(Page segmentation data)
BEGIN

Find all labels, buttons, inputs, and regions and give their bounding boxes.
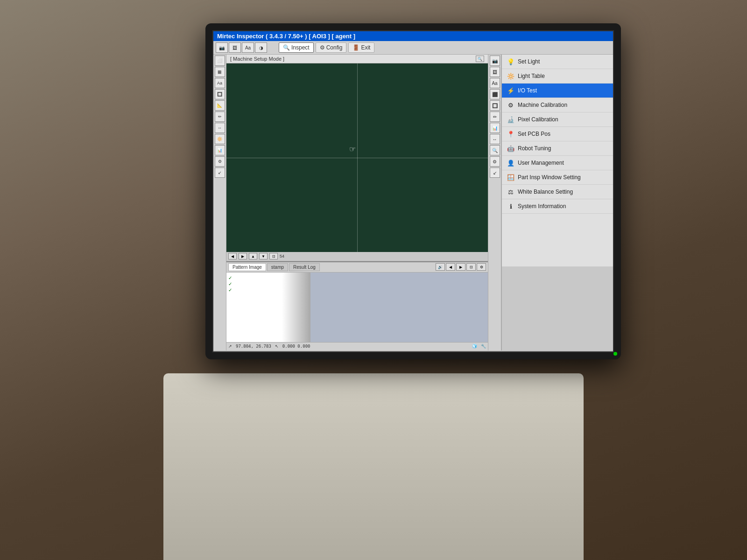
zero-coords: 0.000 0.000 [282, 344, 310, 349]
tab-result-log[interactable]: Result Log [289, 263, 320, 271]
menu-item-user-management[interactable]: 👤User Management [502, 156, 613, 170]
left-tool-2[interactable]: ▦ [215, 67, 225, 77]
check-mark-3: ✓ [228, 287, 232, 293]
config-button[interactable]: ⚙ Config [316, 42, 347, 53]
bottom-panel: Pattern Image stamp Result Log 🔊 ◀ ▶ ⊡ ⚙ [226, 261, 488, 342]
inspect-icon: 🔍 [283, 44, 290, 51]
menu-label-pixel-calibration: Pixel Calibration [518, 116, 558, 123]
bottom-left-panel: ✓ ✓ ✓ [226, 273, 310, 342]
menu-item-set-light[interactable]: 💡Set Light [502, 55, 613, 69]
monitor: Mirtec Inspector ( 3.4.3 / 7.50+ ) [ AOI… [205, 23, 626, 387]
menu-icon-pixel-calibration: 🔬 [507, 115, 515, 124]
left-tool-10[interactable]: ⚙ [215, 156, 225, 167]
right-icon-4[interactable]: ⬛ [490, 89, 500, 99]
bottom-right-panel [310, 273, 488, 342]
center-panel: [ Machine Setup Mode ] 🔍 ☞ ◀ [226, 55, 488, 350]
right-icon-10[interactable]: ⚙ [490, 156, 500, 167]
right-icon-11[interactable]: ↙ [490, 168, 500, 178]
tab-stamp[interactable]: stamp [267, 263, 288, 271]
title-bar: Mirtec Inspector ( 3.4.3 / 7.50+ ) [ AOI… [213, 31, 613, 41]
status-bar: ↗ 97.804, 26.783 ↖ 0.000 0.000 🧊 🔧 [226, 342, 488, 350]
menu-item-io-test[interactable]: ⚡I/O Test [502, 84, 613, 98]
left-tool-9[interactable]: 📊 [215, 145, 225, 155]
menu-label-user-management: User Management [518, 160, 564, 166]
nav-down-btn[interactable]: ▼ [259, 253, 268, 259]
menu-icon-io-test: ⚡ [507, 86, 515, 95]
right-icon-6[interactable]: ✏ [490, 112, 500, 122]
right-icon-5[interactable]: 🔲 [490, 100, 500, 111]
cube-icon: 🧊 [472, 344, 477, 349]
right-icon-8[interactable]: ↔ [490, 134, 500, 144]
config-label: Config [326, 44, 343, 51]
wrench-icon: 🔧 [481, 344, 486, 349]
main-layout: ⬜ ▦ Aa 🔲 📐 ✏ ↔ 🔆 📊 ⚙ ↙ [ Machine [213, 55, 613, 350]
menu-item-white-balance[interactable]: ⚖White Balance Setting [502, 185, 613, 199]
menu-label-white-balance: White Balance Setting [518, 189, 573, 195]
menu-item-pixel-calibration[interactable]: 🔬Pixel Calibration [502, 112, 613, 127]
nav-zoom-icon[interactable]: 🔍 [476, 56, 484, 62]
menu-label-set-light: Set Light [518, 58, 540, 65]
left-toolbar: ⬜ ▦ Aa 🔲 📐 ✏ ↔ 🔆 📊 ⚙ ↙ [213, 55, 226, 350]
right-icon-3[interactable]: Aa [490, 78, 500, 88]
exit-button[interactable]: 🚪 Exit [348, 42, 374, 53]
menu-item-machine-calibration[interactable]: ⚙Machine Calibration [502, 98, 613, 112]
inspect-button[interactable]: 🔍 Inspect [279, 42, 314, 53]
right-icon-7[interactable]: 📊 [490, 123, 500, 133]
exit-icon: 🚪 [352, 44, 359, 51]
power-indicator [613, 352, 617, 356]
right-icon-1[interactable]: 📷 [490, 56, 500, 66]
menu-label-set-pcb-pos: Set PCB Pos [518, 131, 550, 137]
left-tool-6[interactable]: ✏ [215, 112, 225, 122]
right-menu-panel: 💡Set Light🔆Light Table⚡I/O Test⚙Machine … [501, 55, 613, 350]
monitor-bezel: Mirtec Inspector ( 3.4.3 / 7.50+ ) [ AOI… [205, 23, 621, 359]
left-tool-7[interactable]: ↔ [215, 123, 225, 133]
nav-left[interactable]: ◀ [228, 253, 237, 259]
left-tool-5[interactable]: 📐 [215, 100, 225, 111]
app-title: Mirtec Inspector ( 3.4.3 / 7.50+ ) [ AOI… [217, 33, 355, 40]
top-toolbar: 📷 🖼 Aa ◑ 🔍 Inspect ⚙ Config 🚪 Exit [213, 41, 613, 55]
menu-label-robot-tuning: Robot Tuning [518, 145, 551, 152]
monitor-screen: Mirtec Inspector ( 3.4.3 / 7.50+ ) [ AOI… [212, 30, 614, 352]
nav-page-label: 54 [280, 254, 284, 259]
tab-bar: Pattern Image stamp Result Log 🔊 ◀ ▶ ⊡ ⚙ [226, 262, 488, 273]
left-tool-3[interactable]: Aa [215, 78, 225, 88]
coordinates: 97.804, 26.783 [236, 344, 271, 349]
menu-label-io-test: I/O Test [518, 87, 537, 94]
tab-icon-5[interactable]: ⚙ [477, 263, 486, 271]
left-tool-1[interactable]: ⬜ [215, 56, 225, 66]
tab-icon-1[interactable]: 🔊 [436, 263, 445, 271]
tab-icon-2[interactable]: ◀ [446, 263, 455, 271]
pcb-main-view[interactable]: ☞ [226, 63, 488, 252]
menu-label-system-info: System Information [518, 203, 566, 210]
toolbar-icon-2[interactable]: 🖼 [229, 42, 241, 53]
exit-label: Exit [361, 44, 370, 51]
menu-icon-machine-calibration: ⚙ [507, 101, 515, 109]
nav-fit[interactable]: ⊡ [269, 253, 278, 259]
tab-icon-3[interactable]: ▶ [456, 263, 465, 271]
inspect-label: Inspect [291, 44, 310, 51]
right-icon-9[interactable]: 🔍 [490, 145, 500, 155]
menu-item-part-insp-window[interactable]: 🪟Part Insp Window Setting [502, 170, 613, 185]
right-icon-2[interactable]: 🖼 [490, 67, 500, 77]
menu-item-robot-tuning[interactable]: 🤖Robot Tuning [502, 141, 613, 156]
left-tool-8[interactable]: 🔆 [215, 134, 225, 144]
menu-icon-part-insp-window: 🪟 [507, 173, 515, 182]
bottom-content: ✓ ✓ ✓ [226, 273, 488, 342]
nav-right[interactable]: ▶ [239, 253, 247, 259]
menu-item-light-table[interactable]: 🔆Light Table [502, 69, 613, 84]
tab-icon-4[interactable]: ⊡ [466, 263, 476, 271]
menu-item-set-pcb-pos[interactable]: 📍Set PCB Pos [502, 127, 613, 141]
menu-label-light-table: Light Table [518, 73, 545, 79]
toolbar-icon-1[interactable]: 📷 [216, 42, 228, 53]
mode-label: [ Machine Setup Mode ] [230, 56, 284, 62]
menu-label-part-insp-window: Part Insp Window Setting [518, 174, 581, 181]
left-tool-11[interactable]: ↙ [215, 168, 225, 178]
monitor-stand [163, 373, 584, 560]
left-tool-4[interactable]: 🔲 [215, 89, 225, 99]
nav-up[interactable]: ▲ [249, 253, 257, 259]
toolbar-icon-3[interactable]: Aa [242, 42, 254, 53]
tab-pattern-image[interactable]: Pattern Image [228, 263, 266, 271]
cursor-icon: ↖ [275, 344, 279, 349]
menu-item-system-info[interactable]: ℹSystem Information [502, 199, 613, 214]
toolbar-icon-4[interactable]: ◑ [255, 42, 267, 53]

END

## About this task
Reproduce every line in the data that has the word "pixel" in it.

## Response to this exercise
menu-label-pixel-calibration: Pixel Calibration [518, 116, 558, 123]
menu-icon-pixel-calibration: 🔬 [507, 115, 515, 124]
menu-item-pixel-calibration[interactable]: 🔬Pixel Calibration [502, 112, 613, 127]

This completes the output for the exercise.